In conclusion, regular inspection and analysis of database performance is the key to ensure its healthy operation. Through the above methods and tools, slow queries can be effectively identified and optimized.

10.2 How to analyze the located slow query statement and view the analysis plan

  1. EXPLAIN command : When you have a SQL statement that is suspected to be a slow query, use the EXPLAIN command (or in some databases, such as SQL Server, use EXPLAIN PLAN) to view the execution plan of the query. This can help you understand why your query is slow and give you clues to optimize it.

10.3 How to optimize SQL statements

SQL optimization is a very in-depth topic, involving various techniques and strategies. Here are some common SQL optimization strategies:

  1. Proper use of indexes :

    • Create indexes for frequently queried columns and columns in the WHERE clause.
    • Avoid using functions or calculations on columns, which can render indexes unusable.
    • Use composite indexes to cover queries.
  2. Avoid full table scans :

    • This is achieved by using an index in the WHERE clause.
    • Consider queries that only need to scan part of the data rather than the entire table.
  3. Optimize query structure :

    • Reduce the number of columns requested in the SELECT clause to only select the columns you really need.
    • Avoid using SELECT *unless you really need all the columns in the table.
    • Use JOINs instead of subqueries, when appropriate.
  4. Optimize JOINs :

    • Use indexes in JOIN conditions.
    • Reduce the number of JOINs and use them only when necessary.
    • Use EXPLAIN to analyze JOIN operations.
  5. Use the appropriate data type :

    • Using the most appropriate data type can reduce storage and increase query speed.
    • For example, use INT instead of VARCHAR to store integers.
  6. Optimize database structure :

    • Normalize the database to reduce data redundancy.
    • Use denormalization where necessary to improve query performance.
  7. Optimized subquery :

    • Replace subqueries with JOINs whenever possible.
    • In some cases subqueries may be more efficient, but generally JOINs are faster.
  8. Use partitions :

    • Divide large tables into smaller, more manageable pieces based on the values ​​of certain columns.
  9. Limit the result set :

    • Use LIMIT to reduce the size of the result set, especially when only some of the results are of interest.
  10. Optimize storage engine :

  • Choose an appropriate storage engine based on the needs of your application (for example, read or write intensive).
  1. Regular maintenance :
  • Runs periodically OPTIMIZE TABLEto organize data and reclaim unused space.
  • Update statistics to help the query optimizer make better decisions.
  1. Use cache :
  • Take advantage of MySQL's query cache.
  • Use an external caching solution such as Redis or Memcached.
  1. Avoid using certain high-overhead SQL functions and operations , such as LIKE searches, especially with leading wildcards.

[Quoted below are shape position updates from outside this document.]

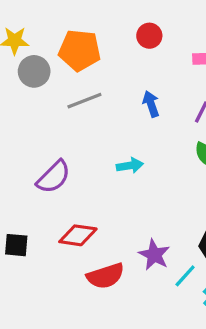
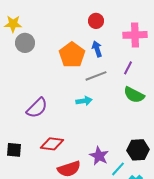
orange pentagon: (80, 50) -> (72, 55), moved, turned 30
gray line: (84, 101) -> (96, 76), moved
blue arrow: (151, 104) -> (97, 49), moved

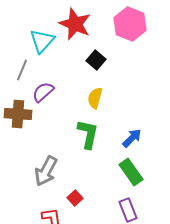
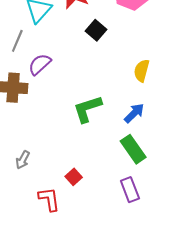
yellow semicircle: (95, 98) -> (142, 71), moved
green L-shape: (88, 134) -> (87, 109), turned -120
gray arrow: (46, 171) -> (23, 160), moved, size x0.6

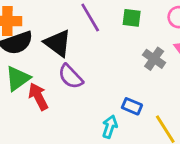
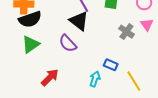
black triangle: (58, 43) -> (79, 21), moved
red arrow: (38, 97) -> (50, 77), moved, turned 72

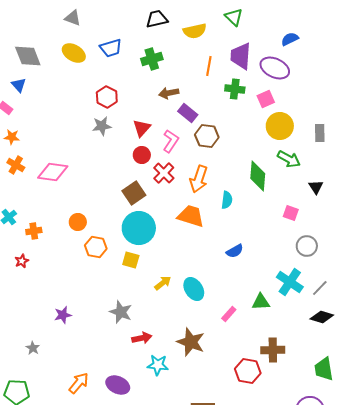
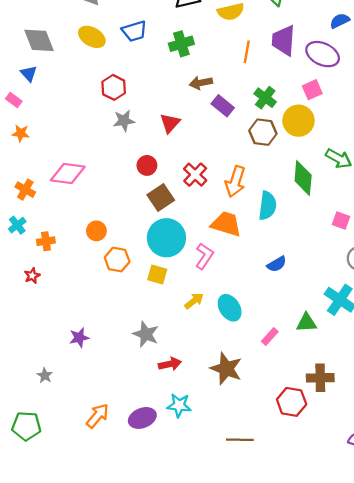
green cross: (235, 89) -> (265, 98), moved, turned 30
red hexagon: (107, 97) -> (114, 87), moved
yellow circle: (280, 126) -> (298, 121), moved
brown hexagon: (207, 136) -> (263, 132), moved
pink L-shape: (171, 141) -> (204, 256), moved
red circle: (142, 155) -> (147, 165), moved
orange cross: (16, 165) -> (25, 190), moved
cyan semicircle: (227, 200) -> (267, 206), size x1.4
cyan star: (158, 365) -> (179, 405), moved
purple ellipse: (118, 385) -> (142, 418), turned -45

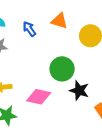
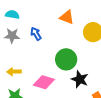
blue arrow: (29, 29) -> (36, 34), moved

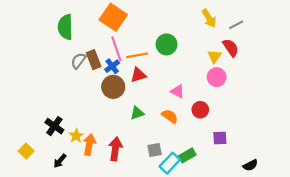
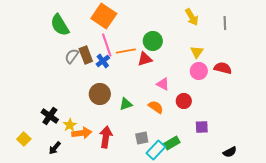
gray line: (236, 25) -> (225, 23), moved, turned -64
green semicircle: (65, 27) -> (60, 25), turned -30
red semicircle: (231, 48) -> (223, 68), moved, turned -42
red triangle: (138, 75) -> (145, 59), moved
brown circle: (113, 87) -> (100, 94), moved
orange arrow: (89, 145) -> (82, 133), turned 72

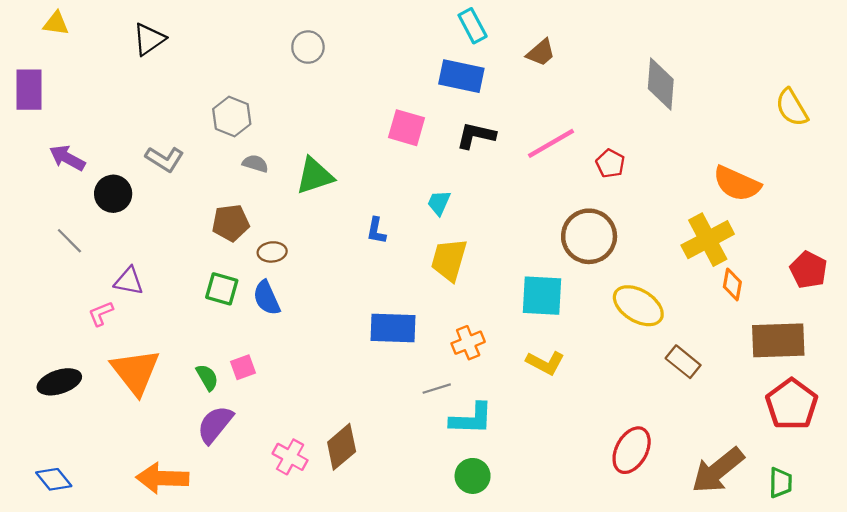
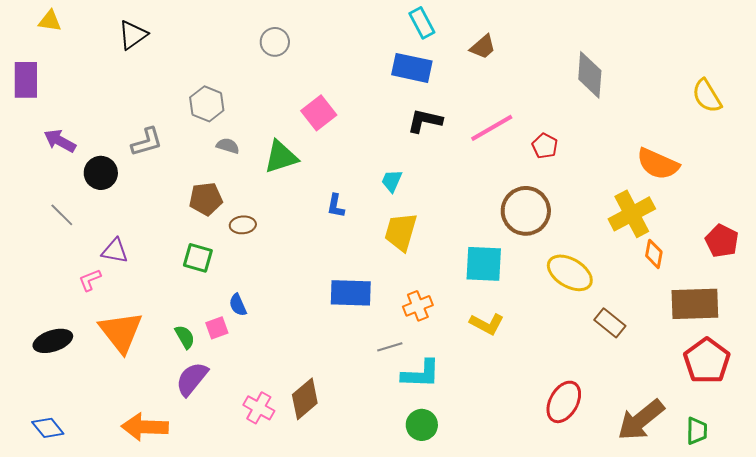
pink square: (406, 128) -> (319, 113), moved, turned 36
gray L-shape: (165, 159) -> (147, 142), turned -48
blue semicircle: (267, 298) -> (238, 305), moved, size x0.7

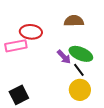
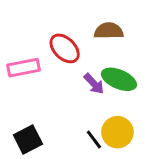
red ellipse: (31, 32) -> (65, 48), moved, turned 40
black line: (79, 70) -> (94, 139), moved

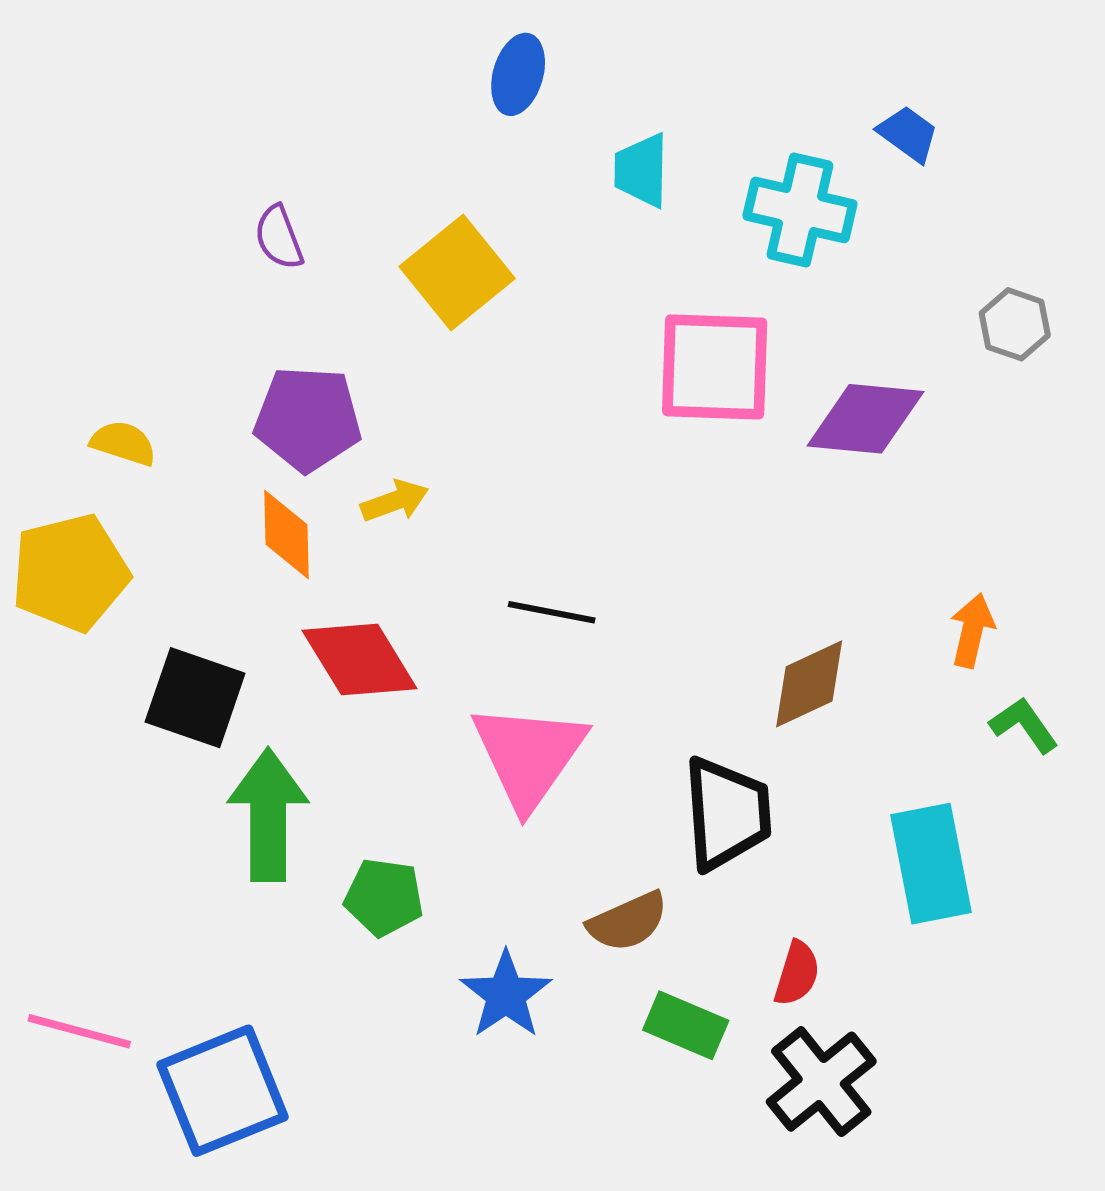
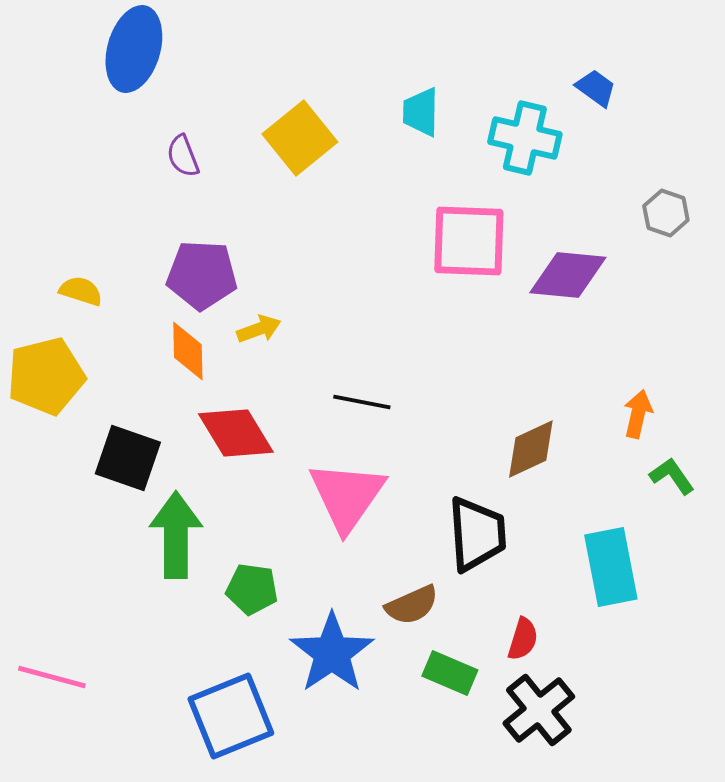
blue ellipse: (518, 74) -> (134, 49), moved, size x1.6
yellow square: (457, 272) -> (300, 138), moved
blue star: (506, 995) -> (332, 653), size x1.4
blue square: (222, 1091) -> (231, 716), moved

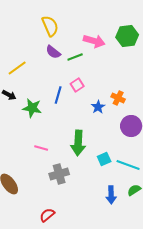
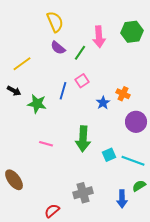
pink arrow: (94, 41) -> (99, 37), turned 70
green line: (75, 57) -> (80, 53), turned -35
gray cross: (59, 174) -> (83, 193), moved
blue arrow: (111, 195) -> (122, 199), moved

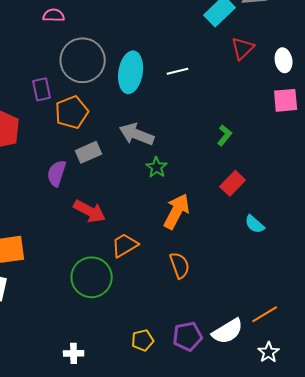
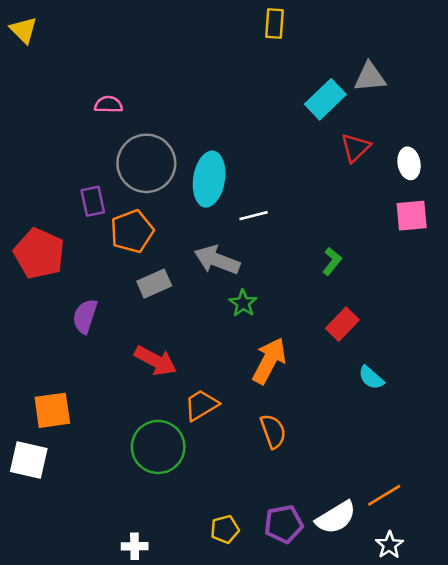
white line: (178, 71) -> (254, 216), moved
purple semicircle: (57, 173) -> (85, 316), moved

  2. Evaluate and possibly rewrite slow queries :

  • Use the slow query log to find out which queries need optimization.
  • Use EXPLAINto view the execution plan of a query and identify bottlenecks.

These are just some common ways to optimize SQL. In practice, each database and application scenario may require a specific optimization strategy.

11 If there is a large amount of data in a table, and you query a record that is not in the database, and find that none of them match, how do you optimize it at this time? Of course, it does not necessarily mean using mysql to optimize, but it may also mean using other tools to optimize.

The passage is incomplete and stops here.